Gino’s deep baritone took them all by surprise, three heads whipping around to stare at him in disbelief. He shoved his hands in his pockets and studiously avoided Ava’s astonished gaze.
Cash spoke up before Maddy could question the request. “You sure about that?”
Gino nodded. “All I’ve been able to think about since I found out about you guys is what it was going to be like around here without you. Without…Ava. Would I remember you? Would it even be worth it? And I thought, maybe, if there was a way for me to go back with you, then I’d do just about anything to make it happen.”
“It might not work, you know,” Maddy said gently. “This is the world you belong in.”
“No, Ava’s is the world I belong in.”
Maddy caught Ava’s embarrassed flush at his vehement tone before her friend ducked her head. Before anybody could say anything, though, Ava linked her arm through Gino’s, tugged him forward, and pressed her hand to the canvas.
Both were gone within a minute.
Cash pulled Maddy to his front, crushing their bodies together. His mouth was on hers before she could speak, hard and possessive for the briefest of moments before softening into something else, leaving her clinging to him when he finally pulled away.
“I want you to go first,” he said. “I can’t go thinking of you alone on this side.”
Maddy nodded. She didn’t have the fight left in her to argue with him. “I love you,” she whispered. “That’s not going to change, no matter which side of the canvas we’re on.”
“I know. I never planned it to.” He surprised her by grasping her wrist and tuggi
ng her toward the painting. “I changed my mind,” he said with a grin. “If Gino and Ava can go together, so can we.”
Before she could argue, he reached out and touched the front door of the museum in the painting.
Chapter Thirty-Four
The scent of turpentine and rubbing oil had never smelled so good. Running her fingers along the worn surface of the worktable, Maddy circled it with a small smile on her face, trying to contain her satisfied sighs as she did so.
“Five bucks she makes a there’s no place like home joke,” Ava whispered behind her.
Maddy heard Cash’s intake of breath to reply. “Ha-ha,” she interrupted, shooting them a quick glance. “Very funny.”

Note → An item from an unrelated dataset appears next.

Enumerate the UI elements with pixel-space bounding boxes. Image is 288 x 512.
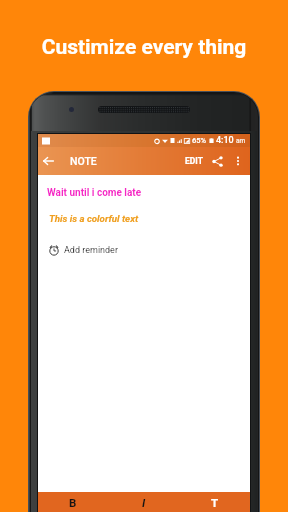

Everyone but Aaron, Kate, and Sammy had shown up in the main storage room, dressed in the same clothes they had left in. Even Gino had come through all right, though if his constant fidgeting was anything to go by, his new attire made him more than a little uncomfortable. He stood awkwardly behind Ava, pulling at the sleeves of his black button-down shirt, every once in a while picking up a foot to scowl at the tennis shoes he sported. Maddy wanted to go over and give him a hug, but she was still too wrapped up in the simple pleasure of being home to step away from her work area.
The door to the storage room opened, and Aaron and Kate stepped inside. “There’s no place like home,” Aaron quipped, spreading his arms wide as if to embrace the room. When everybody burst into laughter, he frowned. “What did I say?”
“Please tell me you’re here to give us the night off,” Cash said. Stepping up to the table, he wrapped his arm around Maddy’s waist and pulled her back against him. “Some of us have had a really long day.”
Aaron nodded. “I have to figure out some logical way to explain where the hell we’ve all been for the past few days so we don’t lose our jobs. We might as well get a good night’s sleep at the same time.” His eyes flickered to Gino, and he nodded in greeting. “Good to see you made it through in one piece. How are you feeling?”